Eat My Flesh and Drink My Blood

   As I promised in my last blog post I will offer a reflection on the Eucharistic dimensions of John 6. As Catholics we believe that the bread and wine of the Eucharist are truly the Body and Blood of Christ.  In this Sunday's Gospel from John 6 Jesus tells us "Whoever eats my flesh and drinks my blood has eternal life, and I will raise him on the last day. For my flesh is real food and my blood is real drink." (Jn 6:54-55).
there are several important implications of these words, several aspects of our belief in the Real Presence that we often do not think of.

   First of all Jesus is telling us that He doesn't just want us to look up to heaven and pray top Him.  He wants to be united with us, to enter into the depths of our being.  He desires that we eat and drink, take Him into our selves as nourishment.

Secondly, He wishes to transform us.  there is a saying that says "You are what you eat."  Now I wouldn't go to far with that in terms of some of the things that make up my diet, but in the case of the Eucharist my body, my flesh and blood, joined to that of Jesus must shape my life and make a difference.  This was very clear to the early Christians, but unfortunately it is not so clear to many today.  In Baptism we are joined to the Body of Christ. In the Eucharist that bond is strengthened.  One of the excuses I hear people saying for not going to Mass is that "you don't need the Church to be a good person."  Believe it or not that is true.  We don't participate in the Eucharist to be good. We partake of the Eucharist in order to become holy, to be more Christ-like.



   A third aspect is that the Eucharist is not a me and Jesus event, but rather a we and Jesus event.
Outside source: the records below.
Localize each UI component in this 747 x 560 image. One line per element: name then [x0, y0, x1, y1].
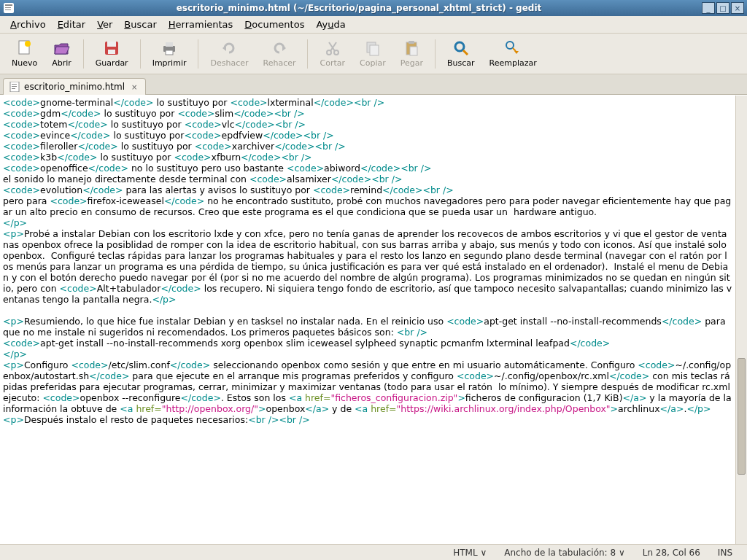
status-position: Ln 28, Col 66 [634, 548, 709, 558]
print-icon [160, 39, 178, 57]
toolbar: Nuevo Abrir Guardar Imprimir Deshacer Re… [0, 34, 747, 74]
open-icon [53, 39, 71, 57]
tab-close-button[interactable]: × [129, 82, 139, 92]
menu-ver[interactable]: Ver [91, 18, 118, 31]
svg-rect-17 [370, 45, 379, 55]
svg-line-24 [513, 48, 516, 51]
titlebar: escritorio_minimo.html (~/Escritorio/pag… [0, 0, 747, 16]
svg-rect-3 [5, 9, 11, 10]
menu-herramientas[interactable]: Herramientas [163, 18, 239, 31]
window-title: escritorio_minimo.html (~/Escritorio/pag… [18, 3, 700, 13]
svg-point-5 [25, 41, 31, 47]
buscar-button[interactable]: Buscar [440, 38, 482, 69]
status-lang[interactable]: HTML ∨ [444, 548, 495, 558]
svg-rect-20 [410, 47, 417, 55]
undo-icon [220, 39, 238, 57]
copiar-button[interactable]: Copiar [352, 38, 393, 69]
pegar-button[interactable]: Pegar [393, 38, 430, 69]
paste-icon [403, 39, 420, 57]
status-insert-mode[interactable]: INS [709, 548, 741, 558]
tabbar: escritorio_minimo.html × [0, 74, 747, 95]
svg-rect-7 [107, 42, 116, 47]
code-editor[interactable]: <code>gnome-terminal</code> lo sustituyo… [0, 96, 735, 544]
svg-rect-2 [5, 7, 11, 8]
vertical-scrollbar[interactable] [735, 96, 747, 544]
svg-line-22 [463, 50, 468, 55]
editor-area: <code>gnome-terminal</code> lo sustituyo… [0, 95, 747, 544]
menu-archivo[interactable]: Archivo [4, 18, 52, 31]
svg-rect-28 [12, 88, 15, 89]
imprimir-button[interactable]: Imprimir [145, 38, 194, 69]
rehacer-button[interactable]: Rehacer [256, 38, 303, 69]
svg-rect-19 [409, 41, 414, 44]
deshacer-button[interactable]: Deshacer [203, 38, 255, 69]
menu-buscar[interactable]: Buscar [118, 18, 162, 31]
save-icon [103, 39, 120, 57]
svg-point-23 [506, 42, 514, 49]
document-icon [9, 82, 20, 92]
nuevo-button[interactable]: Nuevo [4, 38, 44, 69]
status-tabwidth[interactable]: Ancho de la tabulación: 8 ∨ [495, 548, 633, 558]
scrollbar-thumb[interactable] [738, 358, 746, 475]
statusbar: HTML ∨ Ancho de la tabulación: 8 ∨ Ln 28… [0, 544, 747, 560]
search-icon [452, 39, 470, 57]
redo-icon [271, 39, 288, 57]
svg-rect-11 [166, 50, 173, 55]
copy-icon [364, 39, 382, 57]
close-button[interactable]: × [731, 2, 744, 14]
menu-ayuda[interactable]: Ayuda [310, 18, 351, 31]
abrir-button[interactable]: Abrir [44, 38, 79, 69]
maximize-button[interactable]: □ [716, 2, 729, 14]
app-icon [3, 2, 15, 14]
svg-rect-8 [108, 50, 115, 54]
replace-icon [504, 39, 522, 57]
new-icon [16, 39, 34, 57]
minimize-button[interactable]: _ [702, 2, 715, 14]
menu-documentos[interactable]: Documentos [239, 18, 310, 31]
tab-document[interactable]: escritorio_minimo.html × [3, 78, 146, 95]
svg-point-21 [455, 42, 464, 51]
cut-icon [324, 39, 341, 57]
svg-rect-10 [166, 42, 173, 47]
menubar: Archivo Editar Ver Buscar Herramientas D… [0, 16, 747, 34]
reemplazar-button[interactable]: Reemplazar [482, 38, 544, 69]
svg-rect-27 [12, 86, 17, 87]
svg-rect-1 [5, 4, 12, 6]
tab-label: escritorio_minimo.html [24, 82, 125, 92]
cortar-button[interactable]: Cortar [312, 38, 352, 69]
guardar-button[interactable]: Guardar [88, 38, 136, 69]
svg-rect-26 [12, 84, 17, 85]
menu-editar[interactable]: Editar [52, 18, 92, 31]
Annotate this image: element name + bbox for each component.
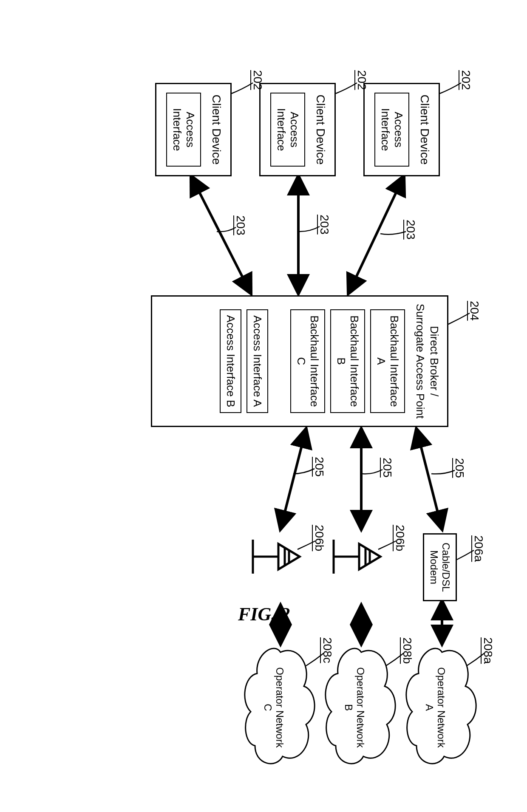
ref-205b: 205 (381, 458, 393, 478)
cloud-a-label: Operator Network A (424, 665, 447, 750)
client-sub: Access Interface (166, 93, 201, 167)
ref-208c: 208c (321, 637, 333, 663)
ref-203c: 203 (235, 215, 246, 235)
ref-205c: 205 (313, 457, 325, 477)
diagram-stage: Client Device Access Interface Client De… (30, 49, 497, 771)
figure-label: FIG. 2 (238, 603, 290, 625)
client-title: Client Device (210, 95, 223, 165)
spacer (271, 361, 288, 362)
client-device-1: Client Device Access Interface (363, 83, 440, 176)
broker-bh-b: Backhaul Interface B (330, 309, 365, 413)
client-title: Client Device (418, 95, 431, 165)
ref-208b: 208b (401, 637, 413, 664)
broker-ac-b: Access Interface B (220, 309, 241, 413)
modem-box: Cable/DSL Modem (423, 533, 457, 601)
ref-202a: 202 (460, 70, 472, 90)
ref-208a: 208a (482, 637, 494, 664)
cloud-b-label: Operator Network B (343, 665, 366, 750)
ref-205a: 205 (453, 458, 465, 478)
client-sub: Access Interface (374, 93, 409, 167)
broker-ap: Direct Broker / Surrogate Access Point B… (151, 295, 448, 427)
ref-204: 204 (468, 301, 480, 321)
broker-bh-c: Backhaul Interface C (290, 309, 325, 413)
ref-203b: 203 (318, 215, 330, 235)
svg-line-3 (416, 429, 442, 529)
ref-206a: 206a (473, 535, 484, 562)
ref-206b2: 206b (313, 525, 325, 551)
client-title: Client Device (314, 95, 327, 165)
ref-206b1: 206b (394, 525, 406, 551)
svg-line-0 (348, 176, 404, 293)
ref-202b: 202 (356, 70, 368, 90)
cloud-c-label: Operator Network C (262, 665, 286, 750)
broker-title: Direct Broker / Surrogate Access Point (414, 301, 441, 422)
svg-line-5 (280, 429, 306, 529)
ref-202c: 202 (252, 70, 264, 90)
broker-ac-a: Access Interface A (246, 309, 268, 413)
ref-203a: 203 (405, 220, 416, 240)
modem-line1: Cable/DSL (440, 543, 452, 592)
modem-line2: Modem (428, 550, 440, 584)
tower-icon-c (253, 540, 300, 574)
client-device-3: Client Device Access Interface (155, 83, 232, 176)
broker-bh-a: Backhaul Interface A (370, 309, 405, 413)
client-sub: Access Interface (270, 93, 305, 167)
tower-icon-b (334, 540, 380, 574)
client-device-2: Client Device Access Interface (259, 83, 336, 176)
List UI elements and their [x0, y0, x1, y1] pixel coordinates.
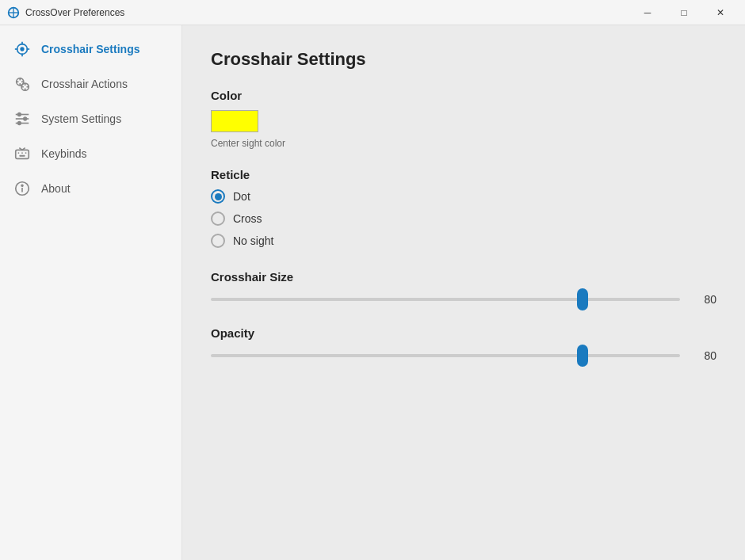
sidebar-label-system-settings: System Settings [41, 112, 121, 125]
reticle-section: Reticle Dot Cross No sight [211, 168, 716, 248]
sidebar-item-about[interactable]: About [0, 171, 181, 206]
sidebar-label-keybinds: Keybinds [41, 147, 87, 160]
crosshair-size-slider-container [211, 291, 680, 307]
sidebar-item-system-settings[interactable]: System Settings [0, 101, 181, 136]
window-controls: ─ □ ✕ [629, 0, 739, 25]
reticle-radio-group: Dot Cross No sight [211, 189, 716, 248]
sidebar-label-crosshair-actions: Crosshair Actions [41, 78, 128, 90]
radio-option-cross[interactable]: Cross [211, 211, 716, 226]
radio-option-no-sight[interactable]: No sight [211, 234, 716, 248]
keybinds-icon [13, 144, 32, 163]
radio-label-dot: Dot [233, 190, 250, 203]
main-content: Crosshair Settings Color Center sight co… [182, 25, 745, 560]
system-settings-icon [13, 109, 32, 128]
crosshair-size-label: Crosshair Size [211, 270, 716, 284]
opacity-label: Opacity [211, 326, 716, 340]
crosshair-actions-icon [13, 74, 32, 93]
maximize-button[interactable]: □ [666, 0, 702, 25]
radio-option-dot[interactable]: Dot [211, 189, 716, 204]
radio-label-no-sight: No sight [233, 234, 273, 247]
window-title: CrossOver Preferences [25, 7, 629, 18]
sidebar-item-crosshair-settings[interactable]: Crosshair Settings [0, 32, 181, 67]
crosshair-size-section: Crosshair Size 80 [211, 270, 716, 307]
opacity-slider[interactable] [211, 354, 680, 357]
sidebar-label-about: About [41, 182, 71, 195]
reticle-label: Reticle [211, 168, 716, 181]
svg-rect-25 [16, 150, 29, 158]
about-icon [13, 179, 32, 198]
opacity-slider-container [211, 348, 680, 364]
opacity-value: 80 [693, 349, 716, 362]
minimize-button[interactable]: ─ [629, 0, 666, 25]
close-button[interactable]: ✕ [702, 0, 739, 25]
svg-point-31 [21, 185, 23, 186]
radio-label-cross: Cross [233, 212, 262, 225]
radio-circle-no-sight [211, 234, 225, 248]
opacity-slider-row: 80 [211, 348, 716, 364]
svg-point-8 [21, 48, 24, 51]
radio-circle-cross [211, 211, 225, 226]
page-title: Crosshair Settings [211, 49, 716, 70]
crosshair-size-value: 80 [693, 293, 716, 306]
sidebar-label-crosshair-settings: Crosshair Settings [41, 43, 139, 55]
app-icon [6, 6, 21, 20]
color-label: Color [211, 89, 716, 102]
svg-point-22 [18, 113, 21, 116]
title-bar: CrossOver Preferences ─ □ ✕ [0, 0, 745, 25]
crosshair-settings-icon [13, 40, 32, 59]
color-section: Color Center sight color [211, 89, 716, 149]
crosshair-size-slider-row: 80 [211, 291, 716, 307]
svg-point-24 [18, 122, 21, 125]
crosshair-size-slider[interactable] [211, 298, 680, 301]
sidebar-item-keybinds[interactable]: Keybinds [0, 136, 181, 171]
sidebar-item-crosshair-actions[interactable]: Crosshair Actions [0, 67, 181, 101]
color-caption: Center sight color [211, 138, 716, 149]
svg-point-23 [24, 117, 27, 120]
sidebar: Crosshair Settings Crosshair Actions [0, 25, 182, 560]
app-body: Crosshair Settings Crosshair Actions [0, 25, 745, 560]
radio-circle-dot [211, 189, 225, 204]
color-swatch[interactable] [211, 110, 258, 132]
opacity-section: Opacity 80 [211, 326, 716, 364]
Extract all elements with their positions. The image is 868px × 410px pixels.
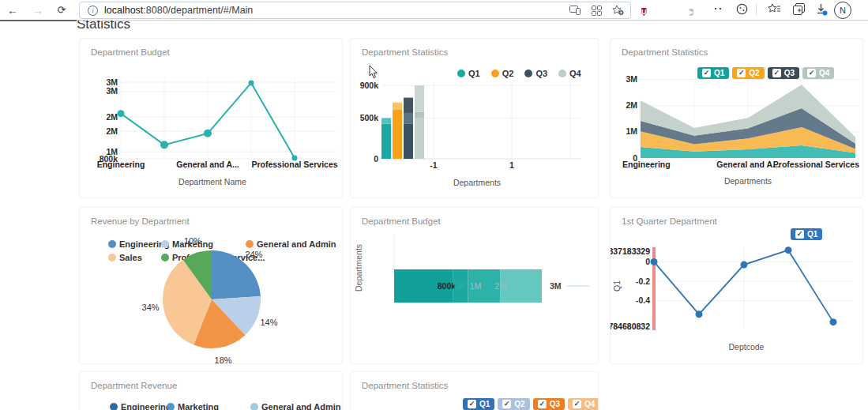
department-budget-bullet-chart[interactable]: 800k1M1M2M3MDepartments	[351, 208, 598, 363]
legend-dot	[250, 403, 258, 410]
department-statistics-bar-chart[interactable]: 0500k900k-11Departments	[351, 39, 598, 197]
data-point	[118, 110, 125, 117]
series-toggle-q3[interactable]: ✓Q3	[768, 67, 799, 79]
department-budget-line-chart[interactable]: 3M3M2M2M1M800kEngineeringGeneral and A..…	[80, 39, 342, 197]
toolbar-accent-strip	[0, 20, 77, 21]
legend-item-q4[interactable]: Q4	[558, 69, 581, 78]
series-toggle-q4[interactable]: ✓Q4	[802, 67, 834, 79]
forward-icon[interactable]: →	[30, 0, 46, 20]
bar-q2	[393, 109, 402, 159]
legend-label: Engineering	[121, 402, 171, 410]
y-max-label: 50337183329	[611, 246, 650, 256]
pie-percent-label: 14%	[261, 318, 278, 327]
legend-label: Q3	[535, 69, 547, 78]
legend-item-q3[interactable]: Q3	[524, 69, 547, 78]
y-tick-label: 0	[645, 257, 650, 266]
ublock-extension-icon[interactable]: U	[641, 3, 654, 16]
x-axis-title: Departments	[453, 178, 501, 187]
add-favorite-icon[interactable]	[612, 5, 624, 16]
card-first-quarter-department: 1st Quarter Department 0-0.2-0.450337183…	[610, 207, 863, 364]
y-tick-label: 500k	[360, 113, 379, 122]
series-toggle-q2[interactable]: ✓Q2	[498, 398, 529, 410]
refresh-icon[interactable]: ⟳	[54, 0, 70, 20]
y-tick-label: 1M	[626, 126, 637, 136]
series-toggle-q1[interactable]: ✓Q1	[463, 398, 494, 410]
toolbar-divider	[756, 4, 757, 15]
series-toggle-q2[interactable]: ✓Q2	[732, 67, 764, 79]
bullet-inner-label: 1M	[470, 281, 482, 291]
x-category-label: General and A...	[176, 160, 239, 169]
x-category-label: Engineering	[97, 160, 145, 169]
google-extension-icon[interactable]	[665, 3, 678, 16]
series-toggle-q4[interactable]: ✓Q4	[568, 398, 599, 410]
legend-item-engineering[interactable]: Engineering	[110, 402, 171, 410]
checkbox-checked-icon: ✓	[772, 69, 781, 77]
chart-title: Department Budget	[91, 47, 170, 57]
legend-item-general-and-admin[interactable]: General and Admin	[250, 402, 340, 410]
y-tick-label: 2M	[106, 126, 118, 136]
checkbox-checked-icon: ✓	[502, 400, 511, 408]
mouse-cursor	[370, 66, 377, 78]
bar-q3	[404, 124, 413, 159]
y-tick-label: 0	[374, 154, 378, 164]
checkbox-checked-icon: ✓	[538, 400, 547, 408]
favorites-list-icon[interactable]	[768, 3, 780, 16]
collections-icon[interactable]	[793, 3, 806, 16]
url-text[interactable]: localhost:8080/department/#/Main	[104, 5, 253, 16]
revenue-pie-chart[interactable]: 24%14%18%34%10%	[80, 208, 342, 363]
y-tick-label: 2M	[626, 100, 637, 110]
url-host: localhost	[104, 5, 143, 16]
chart-title: Department Statistics	[362, 381, 448, 390]
legend-label: General and Admin	[261, 402, 340, 410]
card-department-revenue: Department Revenue EngineeringMarketingG…	[79, 371, 343, 410]
send-to-device-icon[interactable]	[569, 6, 581, 15]
checkbox-checked-icon: ✓	[737, 69, 746, 77]
bar-chart-legend: Q1Q2Q3Q4	[457, 69, 581, 78]
x-category-label: Engineering	[622, 160, 671, 169]
data-point	[696, 310, 703, 318]
x-category-label: Professional Services	[773, 160, 859, 169]
department-statistics-area-chart[interactable]: 01M2M3MEngineeringGeneral and A...Profes…	[611, 39, 862, 197]
x-category-label: General and A...	[716, 160, 780, 169]
toggle-label: Q1	[807, 230, 817, 239]
series-toggle-q1[interactable]: ✓Q1	[697, 67, 729, 79]
back-icon[interactable]: ←	[5, 0, 21, 20]
q1-series-toggle-row: ✓Q1	[791, 228, 822, 240]
y-axis-title: Departments	[354, 244, 363, 292]
legend-dot	[457, 70, 465, 77]
checkbox-checked-icon: ✓	[795, 230, 804, 239]
extensions-puzzle-icon[interactable]	[736, 3, 749, 16]
address-bar[interactable]: i localhost:8080/department/#/Main	[79, 2, 631, 19]
series-toggle-q1[interactable]: ✓Q1	[791, 228, 822, 240]
legend-item-q1[interactable]: Q1	[457, 69, 480, 78]
data-point	[785, 246, 792, 254]
download-icon[interactable]	[815, 3, 828, 16]
chart-title: Department Statistics	[622, 47, 708, 57]
chart-title: Department Budget	[362, 216, 441, 226]
toggle-label: Q2	[514, 400, 524, 408]
series-toggle-q3[interactable]: ✓Q3	[533, 398, 565, 410]
site-info-icon[interactable]: i	[88, 6, 98, 16]
pie-percent-label: 34%	[142, 303, 160, 312]
y-tick-label: 3M	[106, 77, 118, 87]
bar-q3	[404, 113, 413, 124]
legend-item-marketing[interactable]: Marketing	[167, 402, 219, 410]
legend-item-q2[interactable]: Q2	[491, 69, 514, 78]
bullet-segment	[501, 269, 542, 303]
legend-dot	[110, 403, 118, 410]
card-department-budget-line: Department Budget 3M3M2M2M1M800kEngineer…	[79, 38, 343, 198]
profile-avatar[interactable]: N	[834, 2, 851, 19]
apps-grid-icon[interactable]	[592, 6, 602, 16]
play-extension-icon[interactable]: ▶	[689, 3, 701, 16]
checkbox-checked-icon: ✓	[702, 69, 711, 77]
data-point	[249, 80, 254, 85]
bar-q2	[393, 103, 402, 110]
y-tick-label: -0.2	[636, 276, 650, 286]
chart-title: Revenue by Department	[91, 216, 190, 226]
pie-percent-label: 18%	[215, 355, 232, 363]
bar-q4	[415, 118, 424, 159]
bar-q1	[381, 118, 391, 123]
mail-extension-icon[interactable]	[712, 3, 725, 16]
first-quarter-line-chart[interactable]: 0-0.2-0.45033718332912784680832Q1Deptcod…	[611, 208, 862, 363]
data-point	[741, 261, 748, 269]
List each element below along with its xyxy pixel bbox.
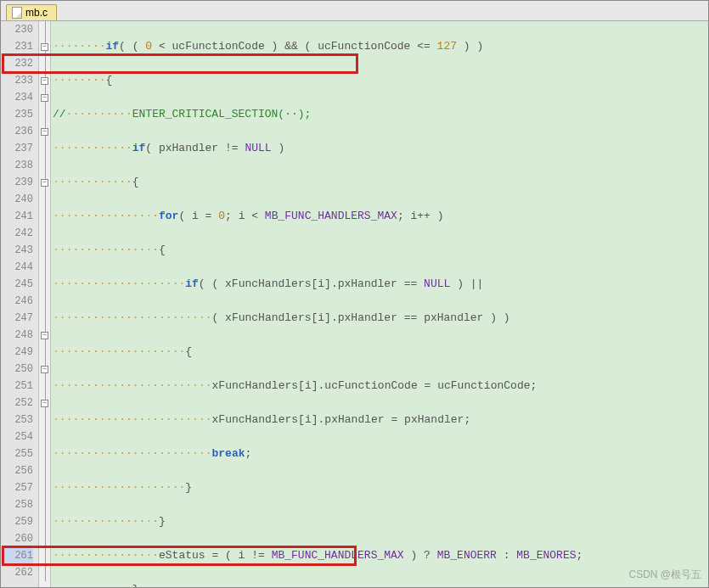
file-tab[interactable]: mb.c xyxy=(6,4,57,20)
code-line[interactable]: ····················{ xyxy=(53,344,708,361)
code-line[interactable]: ········if( ( 0 < ucFunctionCode ) && ( … xyxy=(53,38,708,55)
code-line[interactable]: ························xFuncHandlers[i]… xyxy=(53,378,708,395)
fold-toggle-icon[interactable]: − xyxy=(41,400,48,407)
fold-toggle-icon[interactable]: − xyxy=(41,179,48,187)
line-number-gutter: 2302312322332342352362372382392402412422… xyxy=(1,21,39,587)
code-line[interactable]: ········{ xyxy=(53,72,708,89)
code-line[interactable]: ················{ xyxy=(53,242,708,259)
fold-toggle-icon[interactable]: − xyxy=(41,43,48,51)
watermark: CSDN @根号五 xyxy=(628,568,701,582)
code-line[interactable]: ············{ xyxy=(53,174,708,191)
tab-bar: mb.c xyxy=(1,1,708,21)
code-line[interactable]: ························( xFuncHandlers[… xyxy=(53,310,708,327)
fold-toggle-icon[interactable]: − xyxy=(41,332,48,339)
fold-toggle-icon[interactable]: − xyxy=(41,94,48,102)
code-line[interactable]: ························xFuncHandlers[i]… xyxy=(53,412,708,428)
code-line[interactable]: ····················} xyxy=(53,479,708,496)
code-line[interactable]: ············} xyxy=(53,581,708,588)
code-editor[interactable]: 2302312322332342352362372382392402412422… xyxy=(1,21,708,587)
file-icon xyxy=(12,7,22,19)
code-line[interactable]: ················for( i = 0; i < MB_FUNC_… xyxy=(53,208,708,225)
code-line[interactable]: ························break; xyxy=(53,445,708,462)
code-line[interactable]: ················eStatus = ( i != MB_FUNC… xyxy=(53,547,708,564)
code-line[interactable]: ····················if( ( xFuncHandlers[… xyxy=(53,276,708,293)
code-line[interactable]: //··········ENTER_CRITICAL_SECTION(··); xyxy=(53,106,708,123)
fold-toggle-icon[interactable]: − xyxy=(41,77,48,85)
tab-filename: mb.c xyxy=(25,7,48,19)
code-line[interactable]: ············if( pxHandler != NULL ) xyxy=(53,140,708,157)
fold-column: −−−−−−−− xyxy=(39,21,51,587)
code-line[interactable]: ················} xyxy=(53,513,708,530)
code-area[interactable]: ········if( ( 0 < ucFunctionCode ) && ( … xyxy=(51,21,708,587)
fold-toggle-icon[interactable]: − xyxy=(41,366,48,373)
fold-toggle-icon[interactable]: − xyxy=(41,128,48,136)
St. Paul had been dead for about thirty years when John wrote his Gospel.  It was Paul who joined the notion  of the Eucharist as the Body of Christ with that of the Church as the Body of Christ. In 1 Corinthians 10:17 he writes "Because the loaf of bread is one, we, though many, are one body, because we all partake of the one loaf."  I have to believe that John and is followers were well aware of those words because the letters of Paul were often read at early celebrations of the Eucharist and were in circulation in the early Christian communities.  If everyone else is partaking of the real flesh and blood food that is the Eucharist and is thus joined to Christ, we are all joined to each other.  How different our attitudes towards other peoples would be if we dwelt on this because this union is not only with those who attend the 10 O'clock Mass with me, but with all people everywhere and throughout the ages that receive the Eucharist.

   A fourth dimension is the part where Jesus says "my blood is real drink."  A rather superficial question that has been raised in recent years is "Is the Eucharist a meal or a sacrifice?"  It is both. It is obviously a meal and began as a meal.  At the same time the blood is Jesus blood poured out on the cross.  In the Mass we are united with His sacrifice and hopefully offer the sacrifice of our lives in union with is.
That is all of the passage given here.